How the Conservative majority could make your tax free savings account (TFSA) even better

During the election campaign, Prime Minister Stephen Harper promised to double the annual contribution limit for your tax-free savings account (TFSA) after the federal budget is balanced, which the government expects to do by 2015.

(I recently wrote a special bulletin about how the election results could affect your investments. Click here to read this special bulletin and add your comments.)

The federal government first made TFSAs available to investors in January 2009. Your TFSA lets you earn investment income — including interest, dividends and capital gains — tax free. You could contribute $5,000 in 2009 to start your tax free savings account.

Every year, you can contribute an additional $5,000 to your TFSA. If you contribute less than $5,000 to your TFSA in any given year, you can carry the difference forward. That means your TFSA contributions for 2009 and 2010 totalled $10,000, rising to $15,000 in 2011, $20,000 in 2012 and so on.

Under the government’s proposal, the $5,000 annual contribution limit to your tax free savings account would double to $10,000.

Exchange traded funds remain our top choice for tax free savings account investing

Whether or not the Conservative government follows through on its promise, we continue to think tax-free savings accounts are a good choice for investors.

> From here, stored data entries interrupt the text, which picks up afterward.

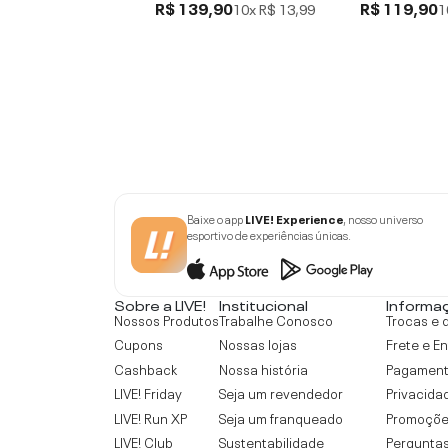
R$ 139,90
R$ 119,90
10x
R$ 13,99
1
Baixe o app
LIVE! Experience
, nosso universo
esportivo de experiências únicas.
Sobre a LIVE!
Institucional
Informa
Nossos Produtos
Trabalhe Conosco
Trocas e 
Cupons
Nossas lojas
Frete e E
Cashback
Nossa história
Pagamen
LIVE! Friday
Seja um revendedor
Privacida
LIVE! Run XP
Seja um franqueado
Promoçõe
LIVE! Club
Sustentabilidade
Perguntas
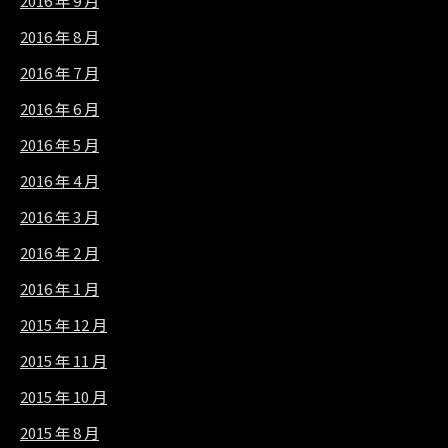
2016 年 9 月
2016 年 8 月
2016 年 7 月
2016 年 6 月
2016 年 5 月
2016 年 4 月
2016 年 3 月
2016 年 2 月
2016 年 1 月
2015 年 12 月
2015 年 11 月
2015 年 10 月
2015 年 8 月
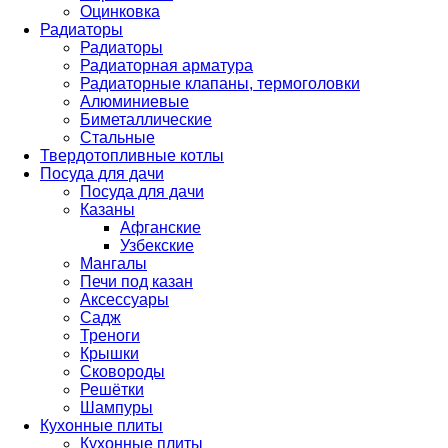
Оцинковка
Радиаторы
Радиаторы
Радиаторная арматура
Радиаторные клапаны, термоголовки
Алюминиевые
Биметаллические
Стальные
Твердотопливные котлы
Посуда для дачи
Посуда для дачи
Казаны
Афганские
Узбекские
Мангалы
Печи под казан
Аксессуары
Садж
Треноги
Крышки
Сковороды
Решётки
Шампуры
Кухонные плиты
Кухонные плиты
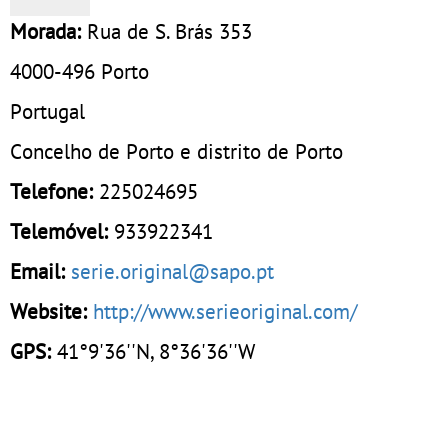
Morada:
Rua de S. Brás 353
4000-496
Porto
Portugal
Concelho de Porto e distrito de Porto
Telefone:
225024695
Telemóvel:
933922341
Email:
serie.original@sapo.pt
Website:
http://www.serieoriginal.com/
GPS:
41°9'36''N, 8°36'36''W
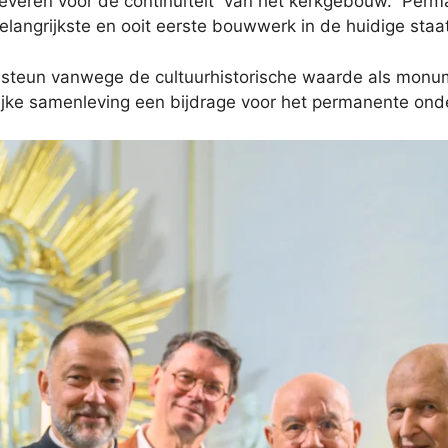
te leveren voor de continuïteit van het kerkgebouw. Per
langrijkste en ooit eerste bouwwerk in de huidige staat
ssteun vanwege de cultuurhistorische waarde als monu
elijke samenleving een bijdrage voor het permanente on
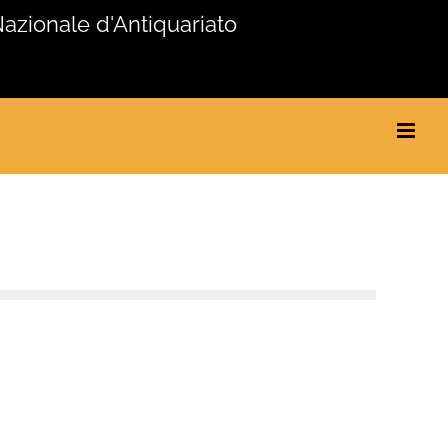
Nazionale d'Antiquariato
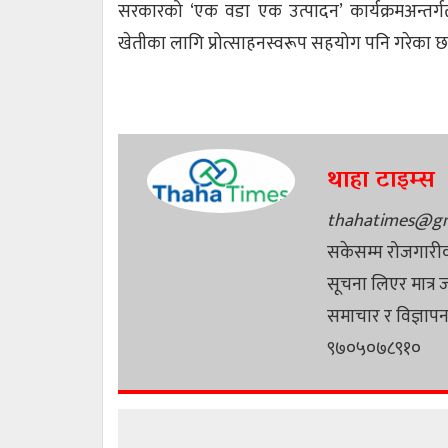
सरकारको ‘एक वडा एक उत्पादन’ कार्यक्रमअन्तर्
खेतीका लागि प्रोत्साहनस्वरूप सहयोग पनि गरेका छन
थाहा टाइम्स
thahatimes@gm
सकेसम्म रोजगारीक
सूचना लिएर मात्र 
समाचार र विज्ञा
९७०५०७८९१०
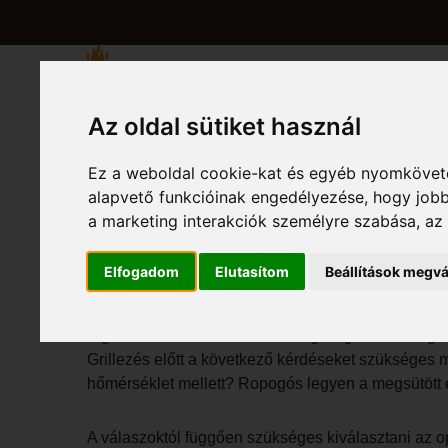
KEZDŐLAP
BEMU
Az oldal sütiket használ
Ez a weboldal cookie-kat és egyéb nyomköveté
alapvető funkcióinak engedélyezése
,
hogy jobb
A GRILLEZ
a marketing interakciók személyre szabása
,
az
Elfogadom
Elutasítom
Beállítások megvá
A helyes grillezés folyamata multi grillezővel!
A grillezési módszernek szükséges igazodnia a gril
Grillezés előtt a következő kérdéseket szükséges
hőmérséklet mellett? Ropogós legyen a megsütött
A válaszoktól függően szükséges kiválasztani az opt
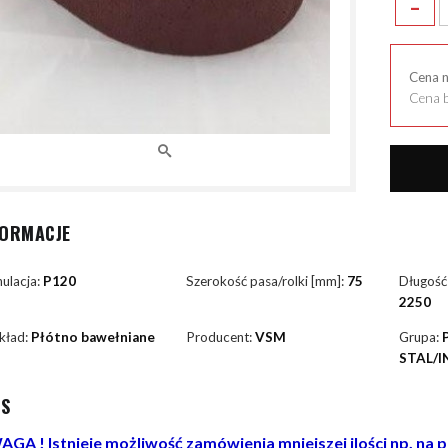
-
Cena 
Cena b
FORMACJE
ulacja:
P120
Szerokość pasa/rolki [mm]:
75
Długość
2250
kład:
Płótno bawełniane
Producent:
VSM
Grupa:
STAL/I
IS
GA ! Istnieje możliwość zamówienia mniejszej ilości np. na 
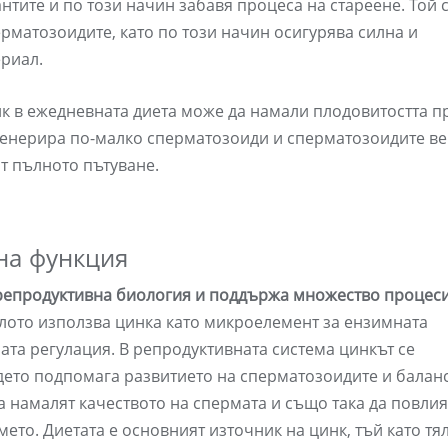
нтите и по този начин забавя процеса на стареене. Той
ерматозоидите, като по този начин осигурява силна и
ериал.
нк в ежедневната диета може да намали плодовитостта п
 генерира по-малко сперматозоиди и сперматозоидите в
ат пълното пътуване.
на функция
 репродуктивна биология и поддържа множество процеси
лото използва цинка като микроелемент за ензимната
ата регулация. В репродуктивната система цинкът се
ъдето подпомага развитието на сперматозоидите и балан
а намалят качеството на спермата и също така да повлия
ето. Диетата е основният източник на цинк, тъй като тя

Your TFSA could help you cut your tax bill even more

TFSAs are already a great tax shelter. And if the new Conservative majority government follows through on its promises, your TFSA could save you thousands more in taxes. The May issue of Canadian Wealth Advisor, which comes out tomorrow, gives you our very latest picks of the best exchange-traded funds for your TFSA. Best of all, you get this issue FREE when you take a 1-month no-risk trial to Canadian Wealth Advisor today. Click here to get started right away..

Even though your total TFSA contributions have risen to $15,000 for 2011, it’s still difficult to build a diversified portfolio within your TFSA. That’s why we continue to recommend that you look to exchange traded funds, like the iShares S&P/TSX 60 Index Fund (Toronto symbol XIU), for TFSA investing.

The fund is a recommendation of our Canadian Wealth Advisor newsletter. Its units are made up of stocks that represent the S&P/TSX 60 Index, which consists of the 60 largest, most heavily traded stocks on the exchange. Most of the stocks in the index are high-quality companies.

The exchange traded fund’s units trade on the Toronto exchange, just like stocks. Prices are quoted in newspaper stock tables and online. You’ll have to pay brokerage commissions to buy and sell them, but you will quickly make these back because of the low management fees, which are just 0.17% of the fund’s assets.

Over the years, as the value of your TFSA increases, you could switch to a well-diversified portfolio of conservative, mostly dividend-paying stocks.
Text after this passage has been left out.